Bounding box prediction data:
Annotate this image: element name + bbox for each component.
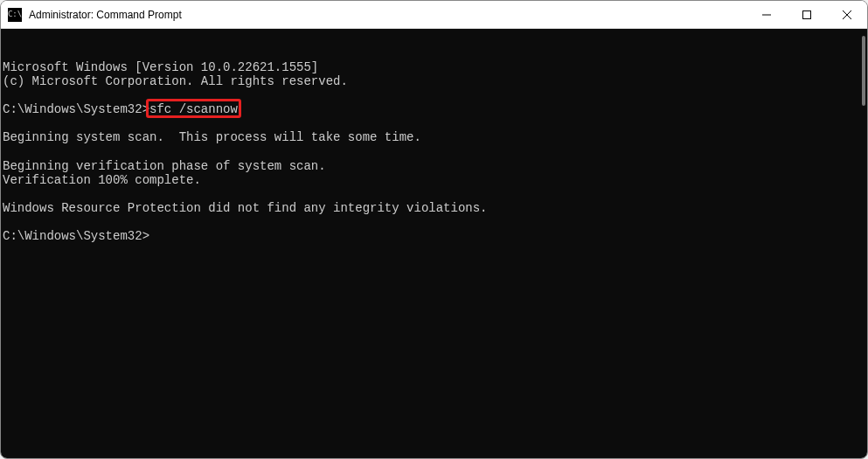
svg-rect-1 <box>803 10 811 18</box>
highlighted-command: sfc /scannow <box>149 102 238 116</box>
terminal-line: Verification 100% complete. <box>3 173 865 187</box>
close-button[interactable] <box>827 1 867 28</box>
cmd-icon-glyph: C:\ <box>8 10 22 18</box>
window-title: Administrator: Command Prompt <box>29 9 746 21</box>
terminal-line: Beginning verification phase of system s… <box>3 159 865 173</box>
minimize-button[interactable] <box>746 1 787 28</box>
cmd-icon: C:\ <box>8 8 22 22</box>
terminal-line: C:\Windows\System32> <box>3 229 865 243</box>
command-prompt-window: C:\ Administrator: Command Prompt <box>0 0 868 459</box>
terminal-line <box>3 187 865 201</box>
scrollbar[interactable] <box>862 36 865 106</box>
terminal-line: (c) Microsoft Corporation. All rights re… <box>3 74 865 88</box>
titlebar[interactable]: C:\ Administrator: Command Prompt <box>1 1 867 29</box>
terminal-line: Windows Resource Protection did not find… <box>3 201 865 215</box>
terminal-line: C:\Windows\System32>sfc /scannow <box>3 102 865 116</box>
close-icon <box>843 10 851 19</box>
minimize-icon <box>762 10 771 19</box>
maximize-icon <box>802 10 811 19</box>
terminal-line <box>3 215 865 229</box>
terminal-line <box>3 116 865 130</box>
terminal-output[interactable]: Microsoft Windows [Version 10.0.22621.15… <box>1 29 867 458</box>
terminal-line: Beginning system scan. This process will… <box>3 130 865 144</box>
terminal-line: Microsoft Windows [Version 10.0.22621.15… <box>3 60 865 74</box>
maximize-button[interactable] <box>787 1 827 28</box>
window-controls <box>746 1 867 28</box>
terminal-lines-container: Microsoft Windows [Version 10.0.22621.15… <box>3 60 865 243</box>
terminal-line <box>3 145 865 159</box>
prompt-text: C:\Windows\System32> <box>3 102 149 116</box>
terminal-line <box>3 88 865 102</box>
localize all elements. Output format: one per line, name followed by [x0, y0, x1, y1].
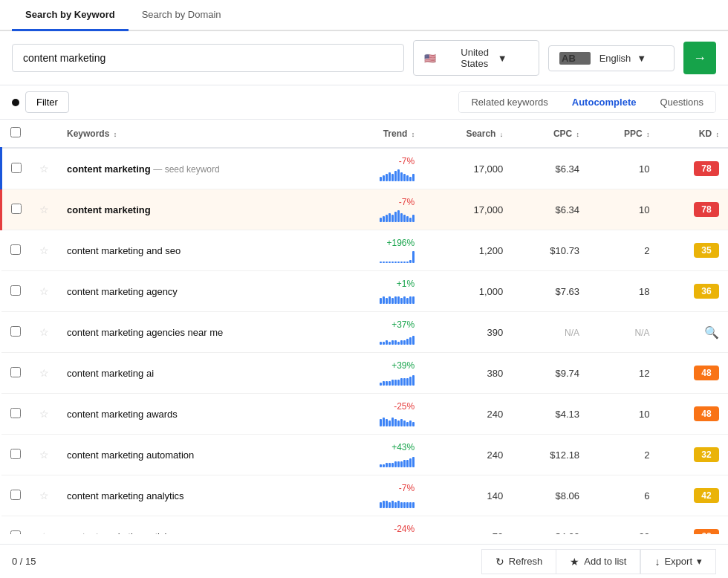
mini-bar: [406, 502, 409, 508]
mini-bar: [386, 174, 388, 181]
mini-bar: [386, 463, 388, 467]
mini-bar: [400, 213, 403, 222]
mini-bar: [403, 262, 406, 263]
trend-pct: +43%: [348, 442, 415, 452]
star-icon[interactable]: ☆: [39, 490, 49, 501]
cpc-cell: $7.63: [512, 271, 588, 312]
star-icon[interactable]: ☆: [39, 530, 49, 534]
trend-chart: [348, 250, 415, 263]
mini-bar: [412, 422, 415, 426]
filter-dot: [12, 99, 19, 106]
bottom-actions: ↻ Refresh ★ Add to list ↓ Export ▾: [481, 549, 716, 574]
kd-cell: 32: [658, 435, 728, 475]
row-checkbox[interactable]: [10, 449, 21, 459]
kd-badge: 42: [694, 488, 719, 503]
row-checkbox[interactable]: [10, 244, 21, 255]
tab-related-keywords[interactable]: Related keywords: [459, 92, 559, 112]
mini-bar: [406, 378, 409, 386]
row-checkbox-cell: [1, 312, 31, 353]
kd-badge: 62: [694, 529, 719, 534]
language-selector[interactable]: AB English ▼: [548, 45, 675, 71]
tab-questions[interactable]: Questions: [648, 92, 715, 112]
refresh-button[interactable]: ↻ Refresh: [481, 549, 556, 574]
star-icon[interactable]: ☆: [39, 163, 49, 175]
mini-bar: [383, 464, 385, 467]
mini-bar: [397, 461, 400, 467]
keywords-col-header[interactable]: Keywords ↕: [58, 120, 339, 148]
tab-search-by-keyword[interactable]: Search by Keyword: [12, 0, 129, 31]
keyword-search-input[interactable]: [12, 44, 404, 72]
kd-cell: 42: [658, 475, 728, 516]
keywords-sort-icon: ↕: [114, 131, 117, 138]
mini-bar: [409, 177, 412, 181]
mini-bar: [394, 380, 397, 386]
mini-bar: [406, 339, 409, 345]
row-checkbox-cell: [1, 148, 31, 189]
select-all-header[interactable]: [1, 120, 31, 148]
mini-bar: [383, 418, 385, 426]
keyword-cell: content marketing and seo: [58, 230, 339, 271]
mini-bar: [386, 340, 388, 345]
mini-bar: [406, 298, 409, 304]
star-icon[interactable]: ☆: [39, 244, 49, 256]
mini-bar: [386, 262, 388, 263]
add-label: Add to list: [584, 556, 626, 567]
export-label: Export: [664, 556, 692, 567]
row-checkbox[interactable]: [11, 204, 22, 214]
star-icon[interactable]: ☆: [39, 367, 49, 379]
mini-bar: [397, 501, 400, 508]
star-icon[interactable]: ☆: [39, 449, 49, 461]
export-button[interactable]: ↓ Export ▾: [640, 549, 716, 574]
mini-bar: [394, 419, 397, 426]
go-button[interactable]: →: [683, 42, 716, 74]
star-icon[interactable]: ☆: [39, 285, 49, 297]
star-icon[interactable]: ☆: [39, 204, 49, 215]
keywords-table: Keywords ↕ Trend ↕ Search ↓ CPC ↕ PPC: [0, 120, 728, 534]
star-cell: ☆: [30, 516, 58, 535]
trend-col-header[interactable]: Trend ↕: [339, 120, 423, 148]
row-checkbox[interactable]: [10, 367, 21, 377]
row-checkbox[interactable]: [10, 285, 21, 296]
kd-cell: 62: [658, 516, 728, 535]
cpc-col-header[interactable]: CPC ↕: [512, 120, 588, 148]
keyword-cell: content marketing: [58, 189, 339, 230]
row-checkbox[interactable]: [10, 326, 21, 337]
select-all-checkbox[interactable]: [10, 127, 21, 137]
trend-chart: [348, 372, 415, 386]
ppc-sort-icon: ↕: [646, 131, 650, 138]
kd-col-header[interactable]: KD ↕: [658, 120, 728, 148]
mini-bar: [403, 215, 406, 222]
search-volume-cell: 1,200: [423, 230, 512, 271]
add-to-list-button[interactable]: ★ Add to list: [556, 549, 640, 574]
search-volume-cell: 17,000: [423, 189, 512, 230]
row-checkbox[interactable]: [10, 490, 21, 500]
star-icon[interactable]: ☆: [39, 326, 49, 338]
mini-bar: [394, 212, 397, 222]
row-checkbox[interactable]: [11, 163, 22, 173]
table-row: ☆content marketing-7%17,000$6.341078: [1, 189, 729, 230]
mini-bar: [409, 218, 412, 222]
country-selector[interactable]: 🇺🇸 United States ▼: [413, 40, 539, 76]
row-checkbox[interactable]: [10, 408, 21, 418]
mini-bar: [389, 420, 391, 426]
kd-cell: 35: [658, 230, 728, 271]
filter-button[interactable]: Filter: [25, 91, 69, 113]
tab-autocomplete[interactable]: Autocomplete: [560, 92, 649, 112]
mini-bar: [397, 210, 400, 222]
mini-bar: [397, 169, 400, 181]
search-volume-cell: 240: [423, 394, 512, 435]
cpc-cell: $4.13: [512, 394, 588, 435]
star-icon[interactable]: ☆: [39, 408, 49, 420]
star-col-header: [30, 120, 58, 148]
mini-bar: [397, 296, 400, 304]
mini-bar: [383, 342, 385, 345]
cpc-cell: $12.18: [512, 435, 588, 475]
row-checkbox[interactable]: [10, 530, 21, 535]
search-col-header[interactable]: Search ↓: [423, 120, 512, 148]
trend-cell: -25%: [339, 394, 423, 435]
mini-bar: [403, 340, 406, 345]
tab-search-by-domain[interactable]: Search by Domain: [129, 0, 235, 31]
ppc-col-header[interactable]: PPC ↕: [588, 120, 658, 148]
kd-badge: 35: [694, 243, 719, 258]
star-cell: ☆: [30, 353, 58, 394]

* **WHAT IS NEEDED**:
The lines to return are those with the string "Microsoft" in them; copy each from the entries above.

* **RESULT OF THE TASK**:
terminal-line: (c) Microsoft Corporation. All rights re… <box>3 74 865 88</box>
terminal-output[interactable]: Microsoft Windows [Version 10.0.22621.15… <box>1 29 867 458</box>
terminal-line: Microsoft Windows [Version 10.0.22621.15… <box>3 60 865 74</box>
terminal-lines-container: Microsoft Windows [Version 10.0.22621.15… <box>3 60 865 243</box>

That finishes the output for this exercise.